**DIRECTIONS FOR THIS TASK**
State, as a single number, how many lines in the data below contain "KULCZYK".

Saved entries

——

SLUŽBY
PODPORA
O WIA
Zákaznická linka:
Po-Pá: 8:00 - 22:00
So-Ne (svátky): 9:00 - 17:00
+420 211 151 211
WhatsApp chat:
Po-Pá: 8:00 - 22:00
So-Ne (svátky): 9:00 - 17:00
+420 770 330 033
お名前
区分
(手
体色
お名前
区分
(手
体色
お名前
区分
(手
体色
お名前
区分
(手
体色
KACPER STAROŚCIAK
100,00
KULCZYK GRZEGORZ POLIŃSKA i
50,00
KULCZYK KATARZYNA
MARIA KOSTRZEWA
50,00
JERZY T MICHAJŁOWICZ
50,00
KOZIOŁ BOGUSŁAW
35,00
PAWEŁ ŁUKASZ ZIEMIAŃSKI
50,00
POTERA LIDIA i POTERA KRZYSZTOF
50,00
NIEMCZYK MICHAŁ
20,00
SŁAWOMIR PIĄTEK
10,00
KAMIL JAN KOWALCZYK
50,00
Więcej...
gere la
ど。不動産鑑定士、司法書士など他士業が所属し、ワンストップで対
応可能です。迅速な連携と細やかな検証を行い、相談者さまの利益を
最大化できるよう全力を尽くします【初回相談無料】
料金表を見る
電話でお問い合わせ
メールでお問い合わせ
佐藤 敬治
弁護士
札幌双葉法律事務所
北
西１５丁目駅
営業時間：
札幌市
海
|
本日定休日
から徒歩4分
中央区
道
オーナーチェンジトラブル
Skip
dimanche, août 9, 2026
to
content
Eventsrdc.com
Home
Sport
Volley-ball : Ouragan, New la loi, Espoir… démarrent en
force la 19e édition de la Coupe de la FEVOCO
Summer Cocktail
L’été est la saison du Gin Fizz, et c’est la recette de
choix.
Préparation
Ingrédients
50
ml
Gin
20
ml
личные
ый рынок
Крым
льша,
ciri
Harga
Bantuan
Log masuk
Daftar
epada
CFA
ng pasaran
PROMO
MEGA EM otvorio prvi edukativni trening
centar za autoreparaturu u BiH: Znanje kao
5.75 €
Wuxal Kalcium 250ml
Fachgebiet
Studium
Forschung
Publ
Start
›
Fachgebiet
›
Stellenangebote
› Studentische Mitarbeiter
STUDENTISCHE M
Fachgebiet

——

**REPLY**
2